#### [What you have to do]
Copy out every line of the records where the string "Outlander" occurs.

(Entries taken from a collection)
--

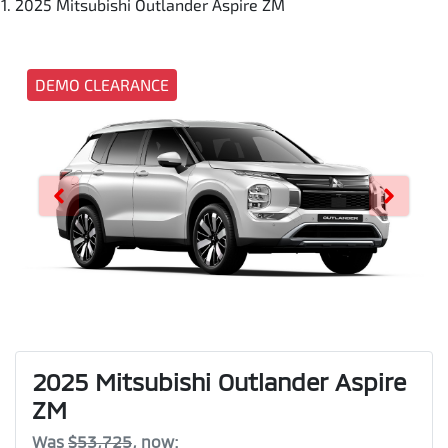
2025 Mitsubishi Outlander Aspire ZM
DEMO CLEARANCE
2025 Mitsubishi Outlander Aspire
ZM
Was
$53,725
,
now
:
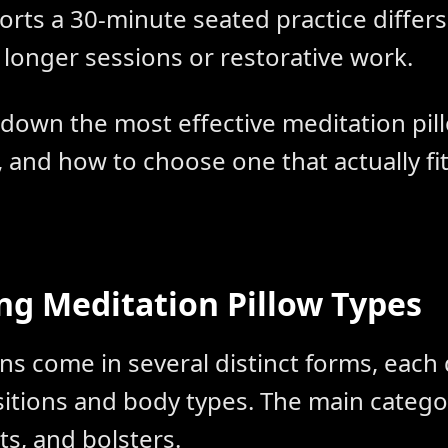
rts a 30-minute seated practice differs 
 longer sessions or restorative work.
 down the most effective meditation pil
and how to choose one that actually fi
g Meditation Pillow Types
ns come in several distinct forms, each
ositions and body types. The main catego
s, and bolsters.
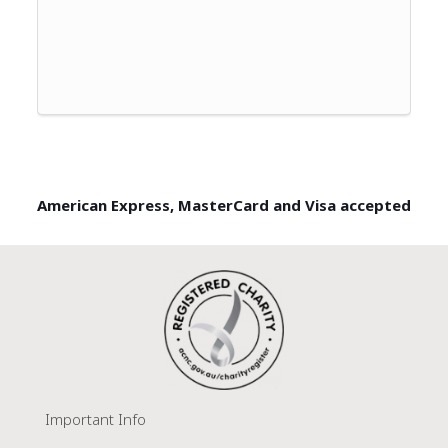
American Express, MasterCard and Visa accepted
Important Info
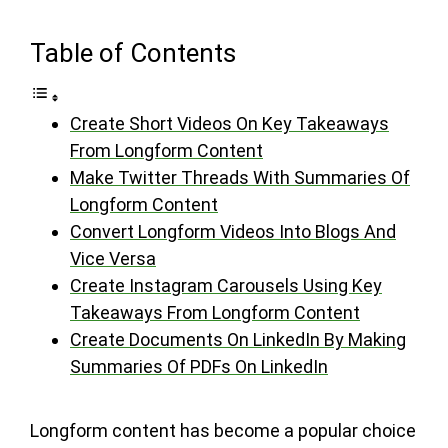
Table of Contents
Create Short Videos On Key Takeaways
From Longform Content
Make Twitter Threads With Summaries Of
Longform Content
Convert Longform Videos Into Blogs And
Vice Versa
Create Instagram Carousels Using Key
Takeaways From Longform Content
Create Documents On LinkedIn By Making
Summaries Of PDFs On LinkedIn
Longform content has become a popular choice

--

#### [Response box]
2025 Mitsubishi Outlander Aspire ZM
2025 Mitsubishi Outlander Aspire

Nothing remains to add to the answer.